Il giudice, quando in sentenza liquida l’ammontare delle spese legali che la parte soccombente deve rimborsare alla parte risultata vittoriosa nella causa, non segue direttamente la parcella presentata dal professionista, ma applica i parametri stabiliti nelle tabelle del decreto ministeriale. Per maggiori dettagli leggi “Liquidazione compenso avvocati: come avviene?“.
Tariffe forensi: le novità del decreto 2022
Le modifiche apportate dal nuovo decreto ministeriale 2022 non si esauriscono nell’aggiornamento matematico dei coefficienti, ma prevedono anche alcuni significativi cambiamenti nel modo di determinazione dei compensi.
Innanzitutto, viene prevista la possibilità di applicare tariffe orarie per le prestazioni, che, dunque, potranno essere rese “a tempo” e non solo “ad affare” o causa. La soglia di riferimento viene fissata in una “forbice” tra i 200 ed i 500 euro all’ora, ma le parti sono libere di concordare una cifra diversa.
Inoltre, d’ora in poi, i giudici godranno di una minore discrezionalità nella liquidazione dei compensi: potranno aumentarli, o ridurli, fino a un massimo del 50% rispetto ai valori stabiliti nelle tabelle applicabili.

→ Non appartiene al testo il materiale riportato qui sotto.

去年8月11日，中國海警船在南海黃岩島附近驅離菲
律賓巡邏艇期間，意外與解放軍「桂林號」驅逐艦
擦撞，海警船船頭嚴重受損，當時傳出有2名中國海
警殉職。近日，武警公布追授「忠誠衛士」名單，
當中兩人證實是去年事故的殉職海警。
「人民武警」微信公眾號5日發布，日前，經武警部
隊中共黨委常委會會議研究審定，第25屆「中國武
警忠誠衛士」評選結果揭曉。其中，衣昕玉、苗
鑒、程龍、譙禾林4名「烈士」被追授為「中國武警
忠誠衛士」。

Questa possibilità di variare gli importi tabellari varrà per tutti i tipi di cause civili e di attività processuali nelle varie fasi del giudizio (di studio, introduttiva, istruttoria, decisoria, procedimenti camerali e di volontaria giurisdizione).

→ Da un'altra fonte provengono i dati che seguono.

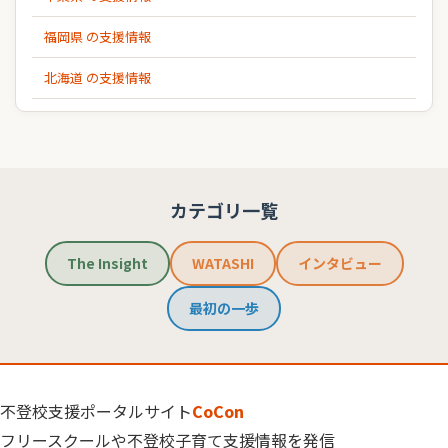
福岡県 の支援情報
北海道 の支援情報
カテゴリ一覧
The Insight
WATASHI
インタビュー
最初の一歩
不登校支援ポータルサイト
CoCon
フリースクールや不登校子育て支援情報を発信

Forse, la novità più importante del nuovo schema di decreto ministeriale riguarda la previsione di incentivi per la composizione bonaria della lite: ciò può avvenire prima di arrivare al processo o anche nel corso di esso, ma comunque in modo da evitare la sua definizione con sentenza: l’obiettivo del ministero è quello di favorire il ricorso alle procedure alternative, per non appesantire il funzionamento della macchina della giustizia. E, ovviamente, gli avvocati che utilizzano questi strumenti deflattivi non devono essere penalizzati rispetto a quelli che prediligono lo svolgimento ordinario della causa, ma devono avere il giusto riconoscimento economico per l’attività svolta.
Così, in caso di conciliazione giudiziale, o di transazione, all’avvocato spetterà il medesimo compenso stabilito per la fase decisoria del giudizio aumentato di un quarto, mentre se l’accordo si realizza in fase di mediazione, o di negoziazione assistita, l’aumento sarà del 30%. Viceversa, se la parte viene condannata per “abuso del processo” il compenso dell’avvocato si ridurrà del 75%; il taglio scende al 50% nei casi di domanda inammissibile, improponibile o improcedibile, ma non è automatico e va applicato dal giudice solo in presenza di «gravi ed eccezionali ragioni».